Plus que tout, et c’est la confirmation de la nuit, le buteur de Francfort, qui porte à merveille l’habit du neuf, a surtout marqué de nouveaux points vendredi soir par son implication collective. Vital pour orienter la relance néerlandaise et couper l’accès à Marten de Roon, Randal Kolo Muani, bien suivi dans ses efforts par le trio Griezmann-Tchouaméni-Rabiot et un duo Konaté-Upamecano monstrueux pour porter la ligne défensive française, a également su être un point d’appui fiable pour ses potes et de nouveau prouver à Didier Deschamps qu’il court avant tout pour le rayonnement de l’ensemble plutôt que de sa feuille de stats personnelle. « Il a été très intéressant dans tout ce qu’il a fait, a souligné le sélectionneur après la rencontre. Il a cette facilité de course, de dribble, il est capable de décrocher, d’être dans la profondeur, de jouer sur un côté ou l’autre. Ce soir, il y a eu une bonne intelligence entre les trois offensifs. Les positions ne sont pas fixes, et ça a donné beaucoup de difficultés à l’adversaire. Ça a été une très bonne chose. »
Au même moment, Aurélien Tchouameni a ajouté : « Il a été important pour nous, et on a pu le trouver en point d’appui entre les lignes.

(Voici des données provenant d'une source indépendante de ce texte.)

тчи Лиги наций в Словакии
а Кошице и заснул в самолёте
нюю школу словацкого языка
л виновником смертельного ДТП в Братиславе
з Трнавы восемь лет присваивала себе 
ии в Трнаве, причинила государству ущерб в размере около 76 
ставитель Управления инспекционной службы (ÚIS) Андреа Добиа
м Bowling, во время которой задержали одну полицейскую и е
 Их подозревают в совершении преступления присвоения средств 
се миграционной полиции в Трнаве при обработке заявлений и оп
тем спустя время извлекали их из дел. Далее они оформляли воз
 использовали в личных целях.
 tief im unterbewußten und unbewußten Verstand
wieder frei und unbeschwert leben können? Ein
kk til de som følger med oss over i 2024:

On sait aussi que c’est un joueur que l’on peut chercher en profondeur quand on est plus en difficulté. Forcément, il aurait préféré marquer, mais sur la passe que je fais à Kylian, il est déterminant. Il peut être satisfait. » S’il n’a pas joué plus que les autres vendredi soir, il a signé un match marqueur pour la suite de son aventure chez les Bleus et une copie symbole de son évolution des derniers mois. Une évolution qui pousse ses entraîneurs à plier devant ses qualités multiples, force les adversaires à revoir leur plan – Ronald Koeman a, par exemple, inversé dès la mi-temps Timber et Geertruida – et devrait lui permettre d’intégrer un club du top européen l’été prochain. Quelque chose dit que cette affaire ne fait que commencer.